§ **Task prompt**: Exact copies of all the lines below are needed, without the pictures.

§ **Extracted data**:
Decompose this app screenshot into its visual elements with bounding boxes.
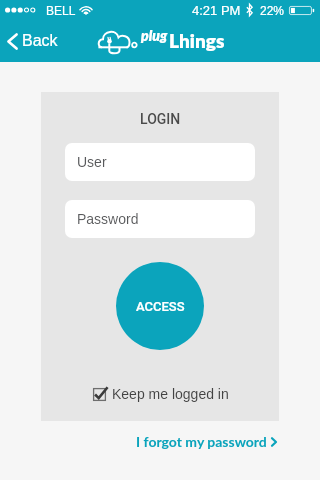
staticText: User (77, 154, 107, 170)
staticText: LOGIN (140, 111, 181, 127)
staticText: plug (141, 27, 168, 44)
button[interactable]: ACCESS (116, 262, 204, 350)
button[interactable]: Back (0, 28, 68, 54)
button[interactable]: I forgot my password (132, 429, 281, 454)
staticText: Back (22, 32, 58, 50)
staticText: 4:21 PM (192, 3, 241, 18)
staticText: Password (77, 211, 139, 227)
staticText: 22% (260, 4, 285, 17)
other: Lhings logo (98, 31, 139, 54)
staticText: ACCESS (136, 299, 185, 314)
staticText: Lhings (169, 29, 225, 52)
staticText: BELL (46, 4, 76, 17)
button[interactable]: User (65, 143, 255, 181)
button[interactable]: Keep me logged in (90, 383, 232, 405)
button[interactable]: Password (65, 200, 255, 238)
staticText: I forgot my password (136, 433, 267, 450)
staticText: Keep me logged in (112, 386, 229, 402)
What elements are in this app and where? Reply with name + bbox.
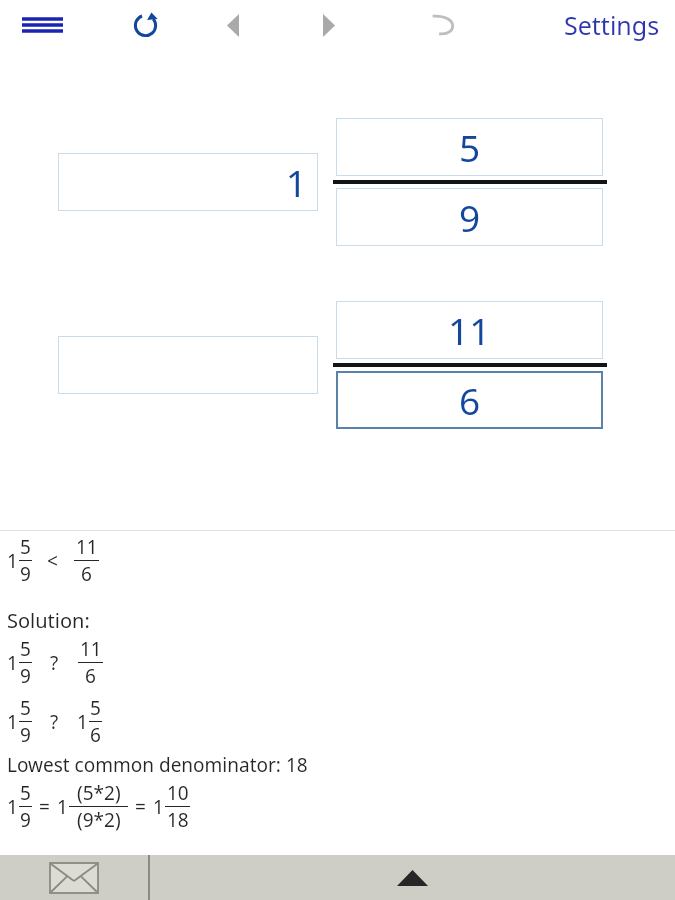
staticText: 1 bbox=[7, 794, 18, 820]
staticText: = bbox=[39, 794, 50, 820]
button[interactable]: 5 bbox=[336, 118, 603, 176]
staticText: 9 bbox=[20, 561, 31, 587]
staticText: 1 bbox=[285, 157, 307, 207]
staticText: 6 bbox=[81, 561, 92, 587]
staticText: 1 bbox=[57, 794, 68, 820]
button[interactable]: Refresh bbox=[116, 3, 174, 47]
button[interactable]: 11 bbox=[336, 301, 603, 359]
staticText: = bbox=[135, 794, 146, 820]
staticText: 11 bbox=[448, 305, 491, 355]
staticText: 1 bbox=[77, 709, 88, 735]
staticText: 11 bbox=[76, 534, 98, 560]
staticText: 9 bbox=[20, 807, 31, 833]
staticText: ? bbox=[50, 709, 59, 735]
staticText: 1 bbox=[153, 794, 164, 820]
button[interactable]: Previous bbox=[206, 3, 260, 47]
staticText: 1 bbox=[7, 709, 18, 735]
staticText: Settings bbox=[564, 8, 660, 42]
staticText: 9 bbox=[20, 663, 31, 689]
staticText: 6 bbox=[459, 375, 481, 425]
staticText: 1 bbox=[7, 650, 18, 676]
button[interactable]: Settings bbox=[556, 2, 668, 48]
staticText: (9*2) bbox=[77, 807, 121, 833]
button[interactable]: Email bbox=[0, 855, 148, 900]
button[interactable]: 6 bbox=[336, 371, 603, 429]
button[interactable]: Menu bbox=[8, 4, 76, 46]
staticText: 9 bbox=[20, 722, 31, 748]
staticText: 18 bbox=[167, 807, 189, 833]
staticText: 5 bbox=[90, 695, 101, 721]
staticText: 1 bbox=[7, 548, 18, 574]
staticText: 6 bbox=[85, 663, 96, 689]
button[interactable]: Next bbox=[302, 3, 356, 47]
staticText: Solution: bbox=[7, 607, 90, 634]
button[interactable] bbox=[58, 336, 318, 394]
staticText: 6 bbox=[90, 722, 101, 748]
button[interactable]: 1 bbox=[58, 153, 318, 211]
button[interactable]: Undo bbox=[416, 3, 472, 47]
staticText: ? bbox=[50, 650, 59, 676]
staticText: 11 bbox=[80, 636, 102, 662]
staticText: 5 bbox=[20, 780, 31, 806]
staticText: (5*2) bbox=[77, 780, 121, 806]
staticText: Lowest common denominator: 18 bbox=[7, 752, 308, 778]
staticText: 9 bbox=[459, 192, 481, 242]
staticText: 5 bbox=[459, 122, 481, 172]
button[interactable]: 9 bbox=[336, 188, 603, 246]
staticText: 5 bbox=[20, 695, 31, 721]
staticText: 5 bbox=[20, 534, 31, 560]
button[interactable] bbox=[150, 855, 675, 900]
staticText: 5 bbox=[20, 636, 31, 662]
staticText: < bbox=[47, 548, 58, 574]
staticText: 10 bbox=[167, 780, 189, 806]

§ **The answer**:
Decompose this app screenshot into its visual elements with bounding boxes.
staticText: User (77, 154, 107, 170)
staticText: LOGIN (140, 111, 181, 127)
staticText: plug (141, 27, 168, 44)
button[interactable]: ACCESS (116, 262, 204, 350)
button[interactable]: Back (0, 28, 68, 54)
button[interactable]: I forgot my password (132, 429, 281, 454)
staticText: Back (22, 32, 58, 50)
staticText: 4:21 PM (192, 3, 241, 18)
staticText: Password (77, 211, 139, 227)
staticText: 22% (260, 4, 285, 17)
other: Lhings logo (98, 31, 139, 54)
staticText: ACCESS (136, 299, 185, 314)
staticText: Lhings (169, 29, 225, 52)
staticText: BELL (46, 4, 76, 17)
button[interactable]: User (65, 143, 255, 181)
button[interactable]: Keep me logged in (90, 383, 232, 405)
button[interactable]: Password (65, 200, 255, 238)
staticText: I forgot my password (136, 433, 267, 450)
staticText: Keep me logged in (112, 386, 229, 402)
What elements are in this app and where? Reply with name + bbox.
staticText: 1 bbox=[7, 794, 18, 820]
staticText: = bbox=[39, 794, 50, 820]
button[interactable]: 5 bbox=[336, 118, 603, 176]
staticText: 9 bbox=[20, 561, 31, 587]
staticText: 1 bbox=[285, 157, 307, 207]
staticText: 6 bbox=[81, 561, 92, 587]
staticText: 1 bbox=[57, 794, 68, 820]
button[interactable]: Refresh bbox=[116, 3, 174, 47]
button[interactable]: 11 bbox=[336, 301, 603, 359]
staticText: = bbox=[135, 794, 146, 820]
staticText: 11 bbox=[448, 305, 491, 355]
staticText: 1 bbox=[77, 709, 88, 735]
staticText: 11 bbox=[76, 534, 98, 560]
staticText: 9 bbox=[20, 807, 31, 833]
staticText: ? bbox=[50, 709, 59, 735]
staticText: 1 bbox=[153, 794, 164, 820]
button[interactable]: Previous bbox=[206, 3, 260, 47]
staticText: 1 bbox=[7, 709, 18, 735]
staticText: Settings bbox=[564, 8, 660, 42]
staticText: 9 bbox=[20, 663, 31, 689]
staticText: 6 bbox=[459, 375, 481, 425]
staticText: 1 bbox=[7, 650, 18, 676]
button[interactable]: Settings bbox=[556, 2, 668, 48]
staticText: (9*2) bbox=[77, 807, 121, 833]
button[interactable]: Email bbox=[0, 855, 148, 900]
button[interactable]: 6 bbox=[336, 371, 603, 429]
button[interactable]: Menu bbox=[8, 4, 76, 46]
staticText: 9 bbox=[20, 722, 31, 748]
staticText: 18 bbox=[167, 807, 189, 833]
staticText: 5 bbox=[90, 695, 101, 721]
staticText: 1 bbox=[7, 548, 18, 574]
staticText: 6 bbox=[85, 663, 96, 689]
button[interactable]: Next bbox=[302, 3, 356, 47]
staticText: Solution: bbox=[7, 607, 90, 634]
button[interactable] bbox=[58, 336, 318, 394]
staticText: 6 bbox=[90, 722, 101, 748]
button[interactable]: 1 bbox=[58, 153, 318, 211]
button[interactable]: Undo bbox=[416, 3, 472, 47]
staticText: ? bbox=[50, 650, 59, 676]
staticText: 11 bbox=[80, 636, 102, 662]
staticText: 5 bbox=[20, 780, 31, 806]
staticText: (5*2) bbox=[77, 780, 121, 806]
staticText: Lowest common denominator: 18 bbox=[7, 752, 308, 778]
staticText: 9 bbox=[459, 192, 481, 242]
staticText: 5 bbox=[459, 122, 481, 172]
button[interactable]: 9 bbox=[336, 188, 603, 246]
staticText: 5 bbox=[20, 695, 31, 721]
staticText: 5 bbox=[20, 534, 31, 560]
button[interactable] bbox=[150, 855, 675, 900]
staticText: 5 bbox=[20, 636, 31, 662]
staticText: < bbox=[47, 548, 58, 574]
staticText: 10 bbox=[167, 780, 189, 806]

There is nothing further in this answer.